Gold's sprint above $3,500 an ounce this week turned Costco's COST bullion aisle into a treasure hunt, with some members using credit-card perks to all but mint money out of metal.

What Happened: One first-time collector told Business Insider he has poured more than $30,000 into bars and coins since January, all bought at Costco.

"Costco was the gateway drug to gold investing," he said, admitting the speed of the rally now unnerves veteran stackers. "To me, it is the measuring stick for how bad things are going to get."

Costco lists 100-gram and 1-ounce bars online and in select warehouses. On Tuesday, the markup was so slim that Executive members paying with the Costco Citi card effectively earned 1%-2% cash back, a quirk that briefly made bullion cheaper than paper money.

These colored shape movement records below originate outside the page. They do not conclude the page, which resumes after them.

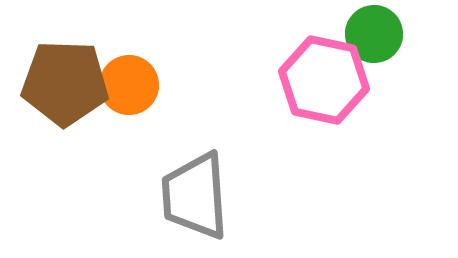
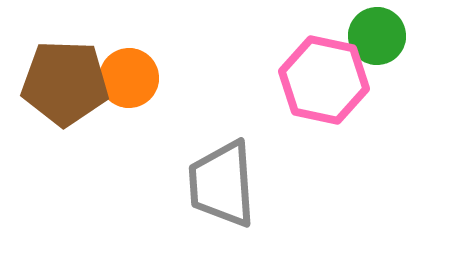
green circle: moved 3 px right, 2 px down
orange circle: moved 7 px up
gray trapezoid: moved 27 px right, 12 px up
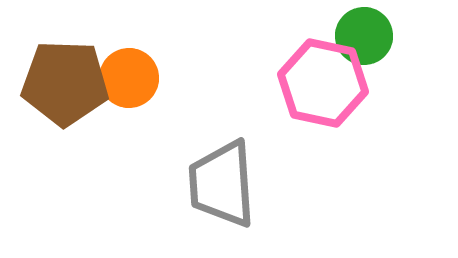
green circle: moved 13 px left
pink hexagon: moved 1 px left, 3 px down
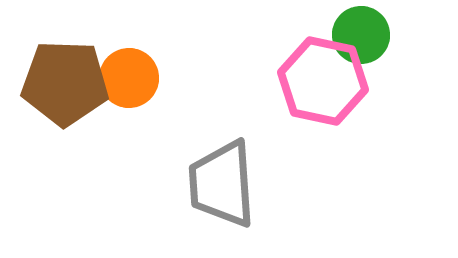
green circle: moved 3 px left, 1 px up
pink hexagon: moved 2 px up
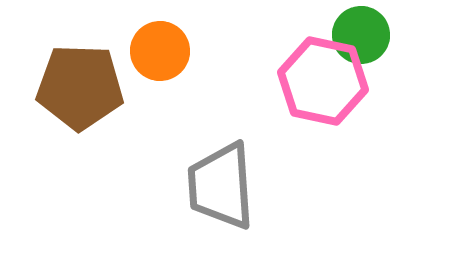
orange circle: moved 31 px right, 27 px up
brown pentagon: moved 15 px right, 4 px down
gray trapezoid: moved 1 px left, 2 px down
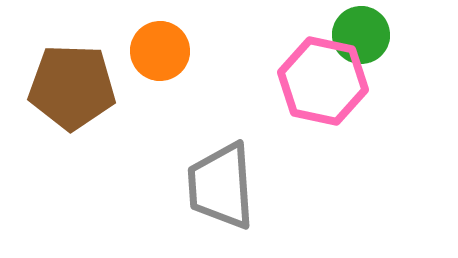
brown pentagon: moved 8 px left
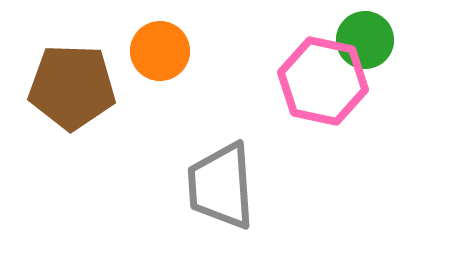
green circle: moved 4 px right, 5 px down
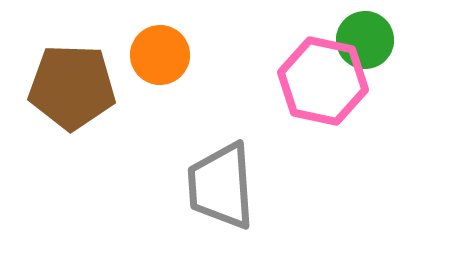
orange circle: moved 4 px down
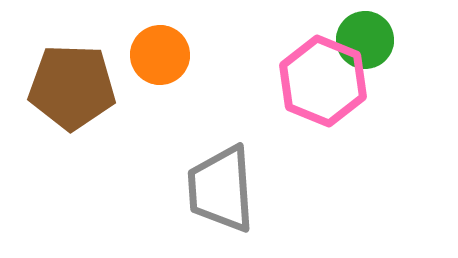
pink hexagon: rotated 10 degrees clockwise
gray trapezoid: moved 3 px down
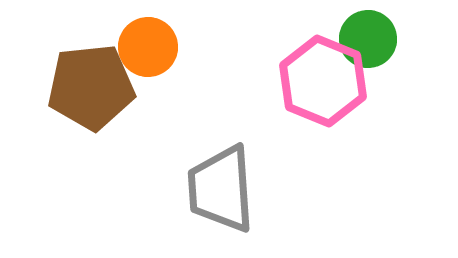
green circle: moved 3 px right, 1 px up
orange circle: moved 12 px left, 8 px up
brown pentagon: moved 19 px right; rotated 8 degrees counterclockwise
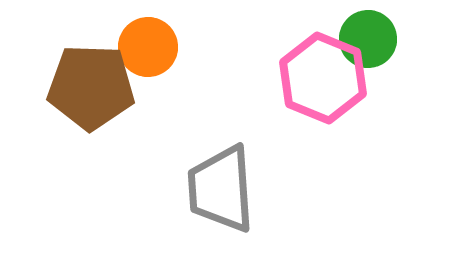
pink hexagon: moved 3 px up
brown pentagon: rotated 8 degrees clockwise
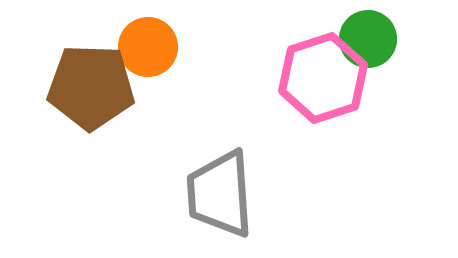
pink hexagon: rotated 20 degrees clockwise
gray trapezoid: moved 1 px left, 5 px down
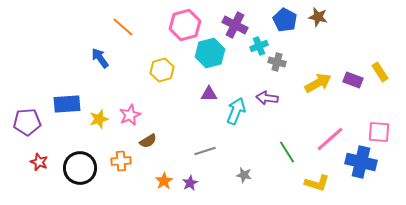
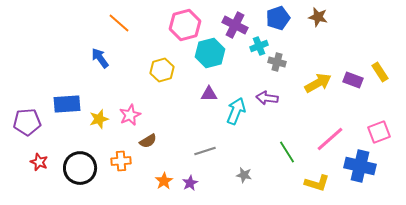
blue pentagon: moved 7 px left, 2 px up; rotated 25 degrees clockwise
orange line: moved 4 px left, 4 px up
pink square: rotated 25 degrees counterclockwise
blue cross: moved 1 px left, 4 px down
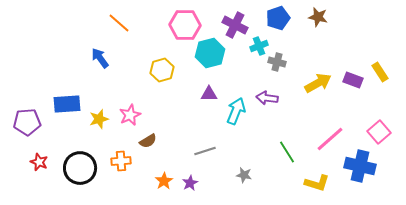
pink hexagon: rotated 16 degrees clockwise
pink square: rotated 20 degrees counterclockwise
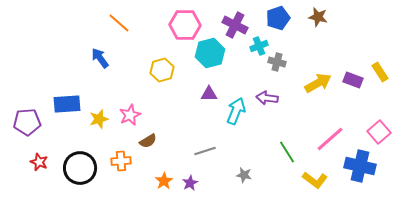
yellow L-shape: moved 2 px left, 3 px up; rotated 20 degrees clockwise
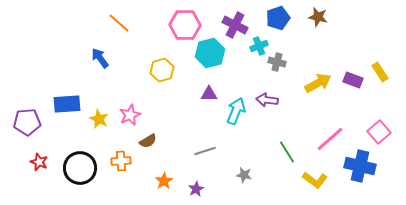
purple arrow: moved 2 px down
yellow star: rotated 30 degrees counterclockwise
purple star: moved 6 px right, 6 px down
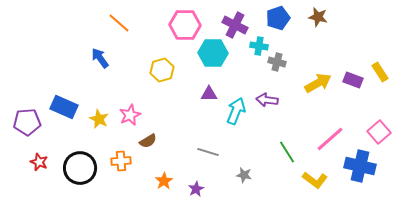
cyan cross: rotated 30 degrees clockwise
cyan hexagon: moved 3 px right; rotated 16 degrees clockwise
blue rectangle: moved 3 px left, 3 px down; rotated 28 degrees clockwise
gray line: moved 3 px right, 1 px down; rotated 35 degrees clockwise
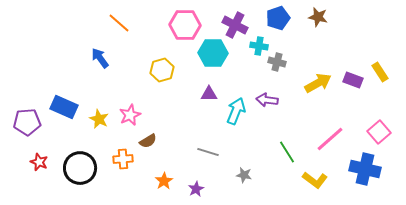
orange cross: moved 2 px right, 2 px up
blue cross: moved 5 px right, 3 px down
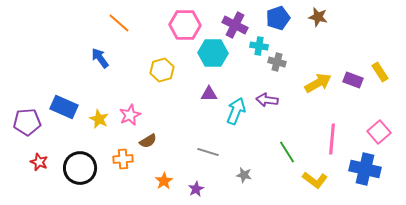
pink line: moved 2 px right; rotated 44 degrees counterclockwise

The club chain keeps no-return rules on precious metals and adjusts prices only once or twice a day, unlike live-priced bullion sites. A Reddit user noted, "Their pricing lags up to a day or two behind spot… which was great for customers buying when gold skyrocketed."

See also: Asia Markets Mixed, Europe Slips And Gold Gains On Policy Uncertainty Pressure – Global Markets Today While US Slept

Costco never says how much gold it moves, but executives have called bullion a key e-commerce growth engine, with inventory batches selling out "within a few hours." A warehouse manager, who asked not to be named, told BI that his store gets 10-20 bars at a time, and they're gone in days. "The price hasn't had much of an effect. The people who want it buy it," he added.

What To Know: Gold has dazzled in 2025, leaping more than 25% year-to-date and briefly eclipsing $3,500 an ounce earlier this week, as investors flock to a safe haven amid Fed-independence worries, tariff threats, and recession chatter. Yet FXTM analyst Lukman Otunuga says the metal now looks "heavily overbought," warning that technical signals point to a cooling phase. He sees a pullback toward $3,350, $3,200 or even $3,140 unless bulls can secure a daily close above $3,500 and target the next milestone at $3,600.

The surge has lifted the SPDR Gold Trust GLD in lockstep, but a dip in bullion could hit gold-mining shares harder because of their operating leverage. Even a hawkish Federal Reserve and a resilient dollar haven't dulled bullion's allure, showing how nervous traders remain. For now, investors riding GLD's momentum may want to watch for that correction cue before assuming the rally still has room to run.